(Material shown begins)

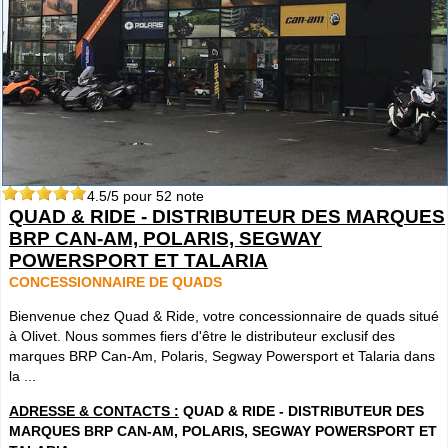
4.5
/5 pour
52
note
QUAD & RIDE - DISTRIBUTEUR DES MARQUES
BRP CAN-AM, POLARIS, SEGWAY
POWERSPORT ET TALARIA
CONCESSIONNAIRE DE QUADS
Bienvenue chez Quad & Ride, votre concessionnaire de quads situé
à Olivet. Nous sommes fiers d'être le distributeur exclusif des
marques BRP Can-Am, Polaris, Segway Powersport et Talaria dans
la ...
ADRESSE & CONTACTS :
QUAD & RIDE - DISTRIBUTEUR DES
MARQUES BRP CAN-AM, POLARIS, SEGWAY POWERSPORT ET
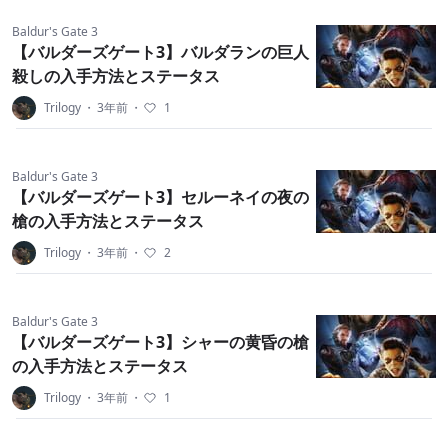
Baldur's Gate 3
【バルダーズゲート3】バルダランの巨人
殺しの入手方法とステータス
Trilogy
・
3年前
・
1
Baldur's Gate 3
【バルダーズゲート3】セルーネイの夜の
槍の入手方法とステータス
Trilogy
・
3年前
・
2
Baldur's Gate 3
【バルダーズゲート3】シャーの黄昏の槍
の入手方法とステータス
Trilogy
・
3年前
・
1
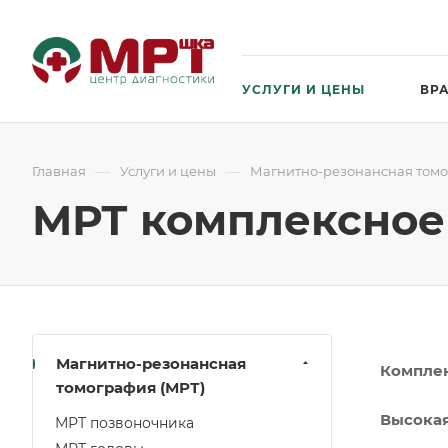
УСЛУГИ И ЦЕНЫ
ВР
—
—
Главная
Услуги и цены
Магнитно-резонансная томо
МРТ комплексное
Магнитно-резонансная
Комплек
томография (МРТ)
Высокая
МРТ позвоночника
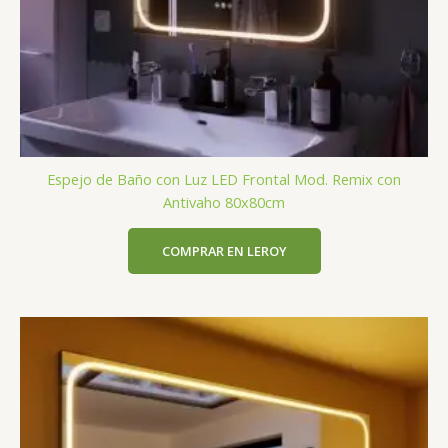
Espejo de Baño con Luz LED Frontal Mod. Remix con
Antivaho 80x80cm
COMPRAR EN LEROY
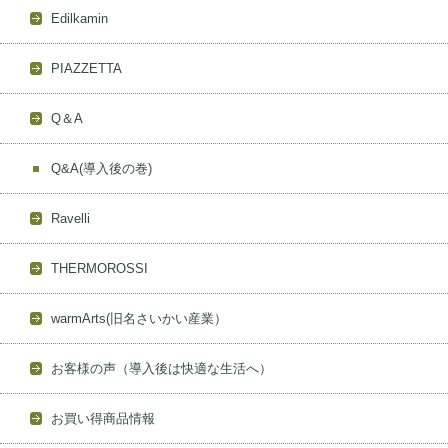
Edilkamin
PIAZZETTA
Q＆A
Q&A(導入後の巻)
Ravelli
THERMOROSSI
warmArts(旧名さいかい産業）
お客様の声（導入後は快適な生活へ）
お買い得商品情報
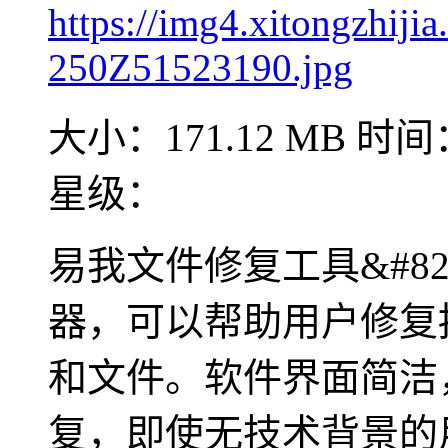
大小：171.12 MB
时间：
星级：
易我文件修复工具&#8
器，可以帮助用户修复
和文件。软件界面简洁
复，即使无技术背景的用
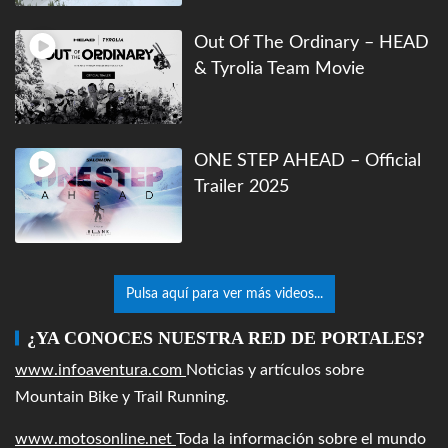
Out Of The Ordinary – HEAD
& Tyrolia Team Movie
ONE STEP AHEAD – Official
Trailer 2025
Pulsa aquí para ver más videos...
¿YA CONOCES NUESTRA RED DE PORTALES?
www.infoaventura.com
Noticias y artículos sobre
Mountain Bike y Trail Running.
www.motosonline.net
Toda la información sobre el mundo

(Material shown ends)

_Problem:_
Return each of the lines exactly as they appear above, with no images.

_Task solution:_
4.5
/5 pour
52
note
QUAD & RIDE - DISTRIBUTEUR DES MARQUES
BRP CAN-AM, POLARIS, SEGWAY
POWERSPORT ET TALARIA
CONCESSIONNAIRE DE QUADS
Bienvenue chez Quad & Ride, votre concessionnaire de quads situé
à Olivet. Nous sommes fiers d'être le distributeur exclusif des
marques BRP Can-Am, Polaris, Segway Powersport et Talaria dans
la ...
ADRESSE & CONTACTS :
QUAD & RIDE - DISTRIBUTEUR DES
MARQUES BRP CAN-AM, POLARIS, SEGWAY POWERSPORT ET
Baldur's Gate 3
【バルダーズゲート3】バルダランの巨人
殺しの入手方法とステータス
Trilogy
・
3年前
・
1
Baldur's Gate 3
【バルダーズゲート3】セルーネイの夜の
槍の入手方法とステータス
Trilogy
・
3年前
・
2
Baldur's Gate 3
【バルダーズゲート3】シャーの黄昏の槍
の入手方法とステータス
Trilogy
・
3年前
・
1
УСЛУГИ И ЦЕНЫ
ВР
—
—
Главная
Услуги и цены
Магнитно-резонансная томо
МРТ комплексное
Магнитно-резонансная
Комплек
томография (МРТ)
Высокая
МРТ позвоночника
Espejo de Baño con Luz LED Frontal Mod. Remix con
Antivaho 80x80cm
COMPRAR EN LEROY
Edilkamin
PIAZZETTA
Q＆A
Q&A(導入後の巻)
Ravelli
THERMOROSSI
warmArts(旧名さいかい産業）
お客様の声（導入後は快適な生活へ）
お買い得商品情報
大小：171.12 MB
时间：
星级：
易我文件修复工具&#8
器，可以帮助用户修复
和文件。软件界面简洁
复，即使无技术背景的用
Out Of The Ordinary – HEAD
& Tyrolia Team Movie
ONE STEP AHEAD – Official
Trailer 2025
Pulsa aquí para ver más videos...
¿YA CONOCES NUESTRA RED DE PORTALES?
www.infoaventura.com
Noticias y artículos sobre
Mountain Bike y Trail Running.
www.motosonline.net
Toda la información sobre el mundo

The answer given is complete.